Ruch narodowy nie jest więc kierunkiem, który budzi antagonizmy i prowokuje walkę. Zadaniem ruchu narodowego jest wychowanie całego narodu w postawie czynnej zgodnej dla zrealizowania przyszłości — wyrażonej przez ideę narodową. Zadaniem państwa narodowego jest nie sianie wojen i zaborczy imperializm, ale wytężona praca dla dobra wszystkich narodów. „Czyż — pisze Dmowski — szlachetna duma narodowa nie nakazuje nam dążyć do wyniesienia swego narodu na tak wysoki szczebel cywilizacji i twórczości wszechstronnej, ażeby od nas brano w przyszłości tak, jak myśmy brali od innych i jak dziś bierzemy?”

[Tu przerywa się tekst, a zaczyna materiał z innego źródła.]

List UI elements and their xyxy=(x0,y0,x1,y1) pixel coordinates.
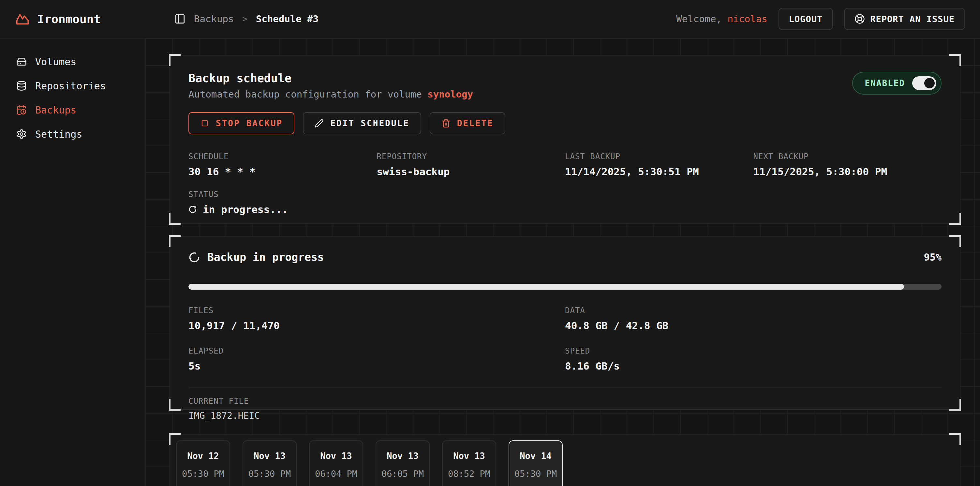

Być może spotkamy się z zarzutem, że to co piszemy jest już glossą filozofii Dmowskiego, glossą dosyć dowolną i zbyt oddaloną od komentowanego tekstu. Niewątpliwie, ruch narodowy zaszedł daleko po drodze, na której początkowym odcinku leży, niby kamień milowy, tom „Myśli nowoczesnego Polaka”. Ale ruch narodowy jest zjawiskiem życia i jak między początkowymi pismami i ostatnimi wypowiedziami Dmowskiego leży całe morze ewolucji, tak między ostatnim słowem Wodza wypowiedzianym na łożu śmierci w Drozdowie[3] i dalą, ku której trzeba nam było zawędrować musi leżeć także wielki szmat przebieżonej drogi. To nie przeszkadza nam czcić pamięci Dmowskiego. To także nie przeszkadza nam pamiętać, że wszystko co mamy w dziedzinie polskości — od niego mamy. On nas wychował, on narzucił nam swą wolę i wiarę, uczynił nas nowoczesnym narodem, w którym dziś każdy — czy się do tego przyznaje czy też nie — spełnia pośmiertny testament Dmowskiego. Idziemy nad Odrę. Tam już tkwią jego słupy graniczne. Idziemy ku Prusom. I tam już znajdziemy ślad jego myśli, gdy tłumaczył Europie — on, niemianowany premier nieistniejącego jeszcze Państwa Polskiego — że ta ziemia jest polską. Walcząc o jego ideały, zdobywamy prawo do jego myśli, zdobywamy prawo walki w jego imieniu, idąc po drodze, którą nam wskazał, dochodzimy tam, gdzie on byłby doszedł — gdyby dozwolono mu jeszcze żyć.
Oto jest prawda książki, którą dziś dajemy do ręki Czytelników. Oto jest także prawda Polski dnia dzisiejszego. Idziemy ku jutru — pewni jego jasności. „Zwycięstwa dzień nadchodzi”, a to zwycięstwo jest zwycięstwem myśli nowoczesnego Polaka w Narodzie Polskim.